Emotionale Vernachlässigung schränkt Hirnentwicklung ein

Es ist die häufigste Form der Kindeswohlgefährdung, und doch fällt sie oft nicht auf: Die Vernachlässigung. Während körperliche Vernachlässigung, wie Mangelernährung, nicht entsprechende Kleidung und Wohnraum viel schneller erkennbar sind, werden eine erzieherische und kognitive Vernachlässigung von Kindern öfter übersehen.

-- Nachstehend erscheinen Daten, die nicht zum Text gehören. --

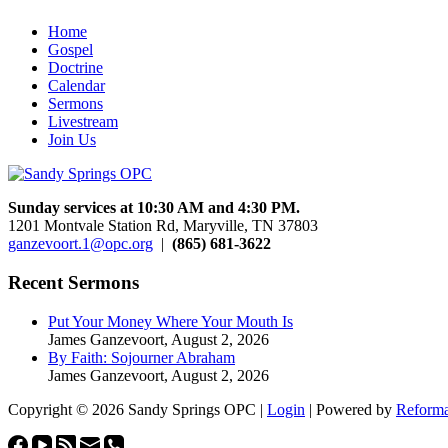
Home
Gospel
Doctrine
Calendar
Sermons
Livestream
Join Us
Sunday services at 10:30 AM and 4:30 PM.
1201 Montvale Station Rd, Maryville, TN 37803
ganzevoort.1@opc.org
|
(865) 681-3622
Recent Sermons
Put Your Money Where Your Mouth Is
James Ganzevoort
,
August 2, 2026
By Faith: Sojourner Abraham
James Ganzevoort
,
August 2, 2026
Copyright © 2026 Sandy Springs OPC |
Login
| Powered by
Reforma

„Die Kinder bekommen wenige Anregungen oder Förderungen zur motorischen, kognitiven, emotionalen und/oder sozialen Entwicklung“, so Petra Birchbauer, Vorsitzende im Bundesverband Österreichischer Kinderschutzzentren, bei einer Online-Pressekonferenz am Mittwoch. Die Folgen der Vernachlässigung würden dabei oft bis ins hohe Erwachsenenalter reichen. Konkrete Zahlen dazu gibt es in Österreich kaum. In Deutschland hat eine Studie 2017 jedoch ergeben, dass neun Prozent der Befragten schwere Formen der körperlichen Vernachlässigung erfahren haben und über sieben Prozent sehr schwere Formen von emotionaler Vernachlässigung.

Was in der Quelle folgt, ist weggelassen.